• [DATA SUPPLIED]:
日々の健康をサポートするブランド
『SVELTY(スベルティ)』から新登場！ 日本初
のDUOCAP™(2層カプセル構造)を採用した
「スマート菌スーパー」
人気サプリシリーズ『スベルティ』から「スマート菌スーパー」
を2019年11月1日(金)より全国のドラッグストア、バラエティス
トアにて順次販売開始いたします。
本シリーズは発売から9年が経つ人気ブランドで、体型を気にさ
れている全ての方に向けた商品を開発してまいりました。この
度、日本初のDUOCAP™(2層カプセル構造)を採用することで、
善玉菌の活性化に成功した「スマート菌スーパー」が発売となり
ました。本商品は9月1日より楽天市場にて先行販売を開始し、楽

• [PROBLEM]:
Lines from the entries that contain the string "スマート菌スーパー" must be found and copied.

• [ANSWER]:
「スマート菌スーパー」
人気サプリシリーズ『スベルティ』から「スマート菌スーパー」
善玉菌の活性化に成功した「スマート菌スーパー」が発売となり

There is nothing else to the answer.